## [WHAT THIS TASK INVOLVES]
Begin at the line containing "Ultimate Classic Rock" and copy each line exactly through the end of the records, leaving out what comes before.

Page images and extracted text
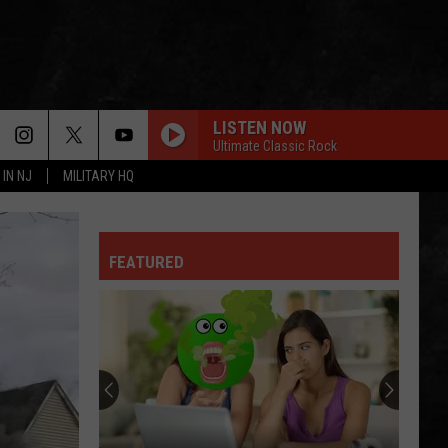
LISTEN NOW
Ultimate Classic Rock
 IN NJ
MILITARY HQ
I CANT EXPLAIN
Who
Who
I cant explain - Single
FEATURED
GREEN-EYED LADY
Sugarloaf
Sugarloaf
Sugarloaf
OWNER OF A LONELY HEART
Yes
Yes
90125 (Deluxe Edition)
FOXEY LADY
Jimi
Jimi Hendrix Experience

## [TASK RESPONSE]
Ultimate Classic Rock
 IN NJ
MILITARY HQ
I CANT EXPLAIN
Who
Who
I cant explain - Single
FEATURED
GREEN-EYED LADY
Sugarloaf
Sugarloaf
Sugarloaf
OWNER OF A LONELY HEART
Yes
Yes
90125 (Deluxe Edition)
FOXEY LADY
Jimi
Jimi Hendrix Experience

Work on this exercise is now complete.